China plans to stick to its tight property sector policies and a nationwide rebound in home prices remains unlikely, a senior official at the housing ministry said in remarks published by the state media yesterday.
The comments underscore Beijing’s determination to keep a lid on rising home prices – a source of social discontent – especially in the run-up to a once-a-decade leadership transition this year.
To curb price rises, Beijing is urging the local authorities to increase housing supply and to strictly implement a policy aimed at restricting home purchases, said the People’s Daily, the ruling Communist Party’s official newspaper.
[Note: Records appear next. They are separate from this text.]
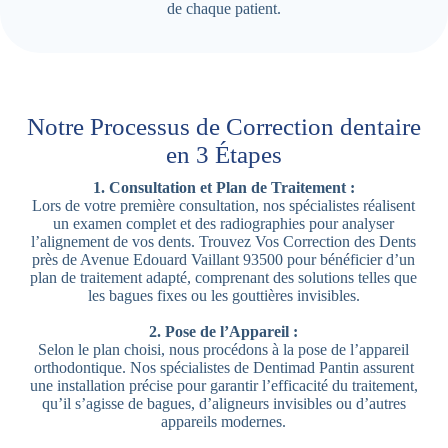
de chaque patient.
Notre Processus de Correction dentaire
en 3 Étapes
1. Consultation et Plan de Traitement :
Lors de votre première consultation, nos spécialistes réalisent
un examen complet et des radiographies pour analyser
l’alignement de vos dents. Trouvez Vos Correction des Dents
près de Avenue Edouard Vaillant 93500 pour bénéficier d’un
plan de traitement adapté, comprenant des solutions telles que
les bagues fixes ou les gouttières invisibles.
2. Pose de l’Appareil :
Selon le plan choisi, nous procédons à la pose de l’appareil
orthodontique. Nos spécialistes de Dentimad Pantin assurent
une installation précise pour garantir l’efficacité du traitement,
qu’il s’agisse de bagues, d’aligneurs invisibles ou d’autres
appareils modernes.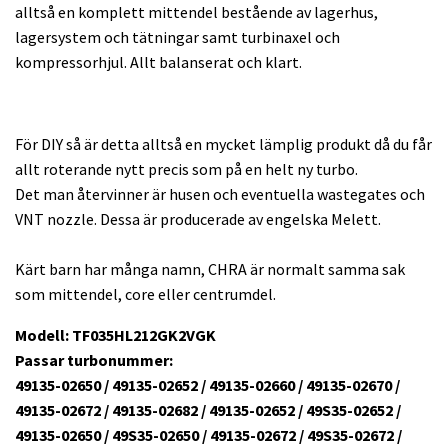
alltså en komplett mittendel bestående av lagerhus,
lagersystem och tätningar samt turbinaxel och
kompressorhjul. Allt balanserat och klart.
För DIY så är detta alltså en mycket lämplig produkt då du får
allt roterande nytt precis som på en helt ny turbo.
Det man återvinner är husen och eventuella wastegates och
VNT nozzle. Dessa är producerade av engelska Melett.
Kärt barn har många namn, CHRA är normalt samma sak
som mittendel, core eller centrumdel.
Modell: TF035HL212GK2VGK
Passar turbonummer:
49135-02650 / 49135-02652 / 49135-02660 / 49135-02670 /
49135-02672 / 49135-02682 / 49135-02652 / 49S35-02652 /
49135-02650 / 49S35-02650 / 49135-02672 / 49S35-02672 /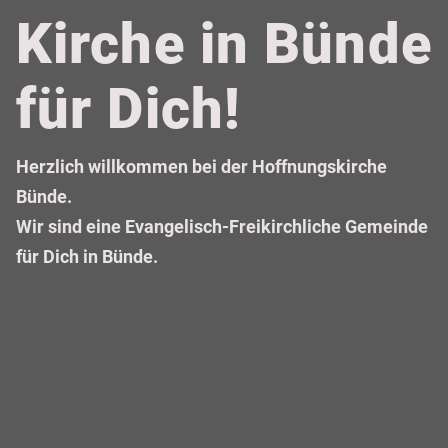
Kirche in Bünde
für Dich!
Herzlich willkommen bei der Hoffnungskirche
Bünde.
Wir sind eine Evangelisch-Freikirchliche Gemeinde
für Dich in Bünde.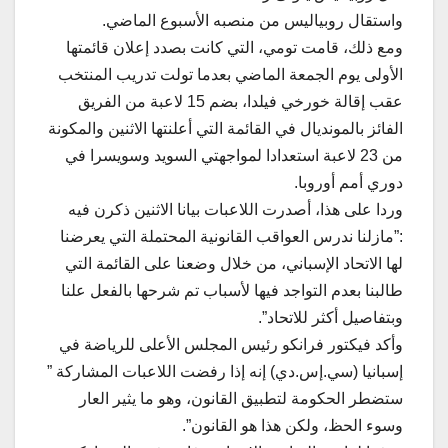
واستقال روبياليس من منصبه الأسبوع الماضي.
ومع ذلك، قامت تومي، التي كانت بصدد إعلان قائمتها
الأولى يوم الجمعة الماضي بعدما تولت تدريب المنتخب
عقب إقالة خورخي فيلدا، بضم 15 لاعبة من الفريق
الفائز بالمونديال في القائمة التي أعلنتها الاثنين والمكونة
من 23 لاعبة استعدادا لمواجهتي السويد وسويسرا في
دوري أمم أوروبا.
وردا على هذا، أصدرت اللاعبات بيانا الاثنين ذكرن فيه
:”مازلنا ندرس العواقب القانونية المحتملة التي يعرضنا
لها الاتحاد الإسباني، من خلال وضعنا على القائمة التي
طالبنا بعدم التواجد فيها لأسباب تم شرحها بالفعل علنا
وبتفاصيل أكثر للاتحاد”.
وأكد فيكتور فرانكو رئيس المجلس الأعلى للرياضة في
إسبانيا (سي.إس.دي) إنه إذا رفضت اللاعبات المشاركة ”
ستضطر الحكومة لتطبيق القانون، وهو ما يثير العار
وسوء الحظ، ولكن هذا هو القانون”.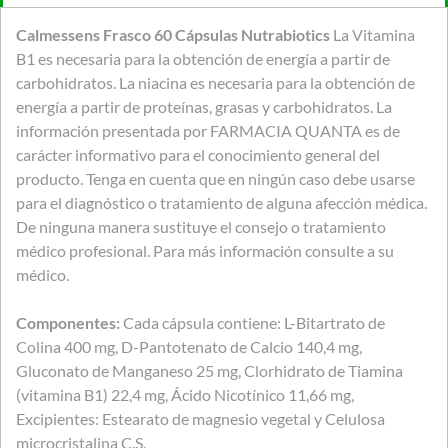
Calmessens Frasco 60 Cápsulas Nutrabiotics
La Vitamina
B1 es necesaria para la obtención de energía a partir de
carbohidratos. La niacina es necesaria para la obtención de
energía a partir de proteínas, grasas y carbohidratos. La
información presentada por FARMACIA QUANTA es de
carácter informativo para el conocimiento general del
producto. Tenga en cuenta que en ningún caso debe usarse
para el diagnóstico o tratamiento de alguna afección médica.
De ninguna manera sustituye el consejo o tratamiento
médico profesional. Para más información consulte a su
médico.
Componentes:
Cada cápsula contiene: L-Bitartrato de
Colina 400 mg, D-Pantotenato de Calcio 140,4 mg,
Gluconato de Manganeso 25 mg, Clorhidrato de Tiamina
(vitamina B1) 22,4 mg, Ácido Nicotínico 11,66 mg,
Excipientes: Estearato de magnesio vegetal y Celulosa
microcristalina C.S.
It quoted an unnamed official at the Ministry of Housing and Urban-Rural Development.
“With more affordable housing projects put into operation and market expectations kept stable, conditions do not exist for a full-scale rebound in house prices,” said the official.
The comments came amid new concerns that a new round of property inflation was in the offing, with data showing a pick-up in housing sales and rise in property prices following eight consecutive monthly declines.
Latest figures showed that Chinese house prices rose 0.1 per cent last month from July, extending a modest price increase into a second straight month.
Revenue from property sales in the country rose for the third month in a row last month from a year earlier, reinforcing signs of a recovery in the sector.
But the official played down worries about a rapid revival in the property market, saying the recent price increase was mainly a result of stronger real demand from first-time buyers rather than speculative demand from investors.
Officials have rejected calls to relax restrictions on the property market in order to bolster the economy, on course for its seventh straight quarterly slowdown over the July-September period.
Full-year growth for this year is likely to fall to 7.7 per cent, the weakest showing since 1999.